Maintaining the charges against Trump himself will be a Herculean task. Most legal experts believe that it would be unconstitutional for a state-level prosecutor to pursue criminal charges against a sitting president.
In theory, Willis could keep the charges on ice with the goal of reviving them against Trump after he leaves office in 2029. But at that point, the evidence would be nearly a decade old. And in his capacity as a former president, Trump would have strong claims of immunity under the U.S. Supreme Court’s 2024 landmark decision that declared him broadly immune from similar federal charges stemming from his 2020 election subversion.
Michigan: A long slog with little action
Michigan Attorney General Dana Nessel, a Democrat, was the first state prosecutor to bring a case over the effort to upend the 2020 results. In July 2023, she unsealed charges against the 16 Republican activists who cast false electoral votes for Trump in Michigan.

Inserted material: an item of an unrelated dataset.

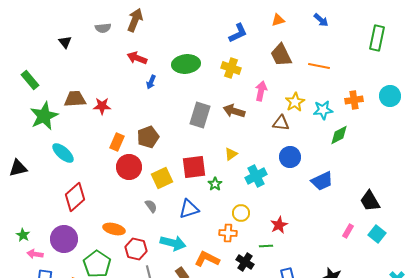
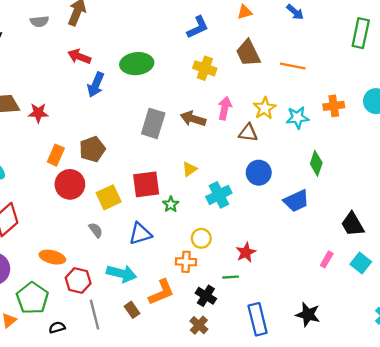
yellow cross: (231, 68) -> (205, 68), moved
blue arrow: (151, 82) -> (96, 85), size x1.5
pink arrow: (261, 91) -> (225, 108), moved
green diamond: (339, 135) -> (316, 163), moved, turned -45
orange L-shape: (207, 259) -> (161, 292), turned 130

The case against one of those defendants was dropped, but the other 15 defendants remain. The case has grinded along slowly, with the charges facing review from Kristen Simmons, a state judge appointed by Gov. Gretchen Whitmer, a Democrat.

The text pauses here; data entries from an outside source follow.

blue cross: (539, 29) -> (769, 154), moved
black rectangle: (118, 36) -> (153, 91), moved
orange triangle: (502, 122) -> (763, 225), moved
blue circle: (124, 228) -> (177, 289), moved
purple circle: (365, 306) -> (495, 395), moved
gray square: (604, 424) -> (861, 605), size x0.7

Simmons has scheduled a hearing for Sept. 9. The slow pace of the proceedings has reportedly frustrated both pro-democracy groups and some defendants.
It’s unclear if or when the matter will go to trial. It briefly rose to the federal courts this year when one of the defendants, Clifford Frost Jr., asked a federal judge to intervene and prevent the prosecution from advancing, claiming it was politically motivated. But U.S. District Judge Robert Jonker, a George W. Bush appointee, declined to step in, citing precedents that frown upon federal courts disrupting state proceedings. An appeals court backed him up in April.

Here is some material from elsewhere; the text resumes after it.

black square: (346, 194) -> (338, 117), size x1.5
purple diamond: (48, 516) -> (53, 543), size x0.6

Nevada: A volley over venue
Like the Michigan case, this case is limited to fake electors. Nevada Attorney General Aaron Ford, a Democrat, brought charges in December 2023 against the six Republicans who cast false electoral votes in the state in 2020.
But the case has been bogged down by a technical issue: the proper “venue” for the case to proceed. Ford filed the charges in Clark County, which includes Las Vegas. The defendants argue that he should’ve filed them in the state capital, Carson City.
That dispute has reached the Nevada Supreme Court, which will hear arguments on Wednesday. Even if Ford wins and reinstates his case in Clark County — and wins a lengthy series of pretrial fights over the evidence in the case — a trial is unlikely to occur until well into 2026. (Ford has since become a candidate in the Nevada governor’s race next year.)
Wednesday’s argument will be the first significant courtroom action for any of the 2020 election cases in months.
Wisconsin: Pending motions to dismiss
The youngest of the five cases — and the one with the fewest number of defendants — is in Wisconsin. Though it has not been waylaid by process disputes like other cases, it too has plodded along slowly.
The state’s attorney general, Democrat Josh Kaul, filed the charges in June 2024 against three key Trump allies: Ken Chesebro, an architect of Trump’s strategy to deploy false electors to stoke controversy on Jan. 6, 2021; James Troupis, a Wisconsin-based attorney who helped craft the Trump campaign’s strategy in that state; and Mike Roman, a Trump political operative who helped implement the elector strategy across the country.
They’re awaiting a ruling on their efforts to dismiss the case, which have been pending for several months.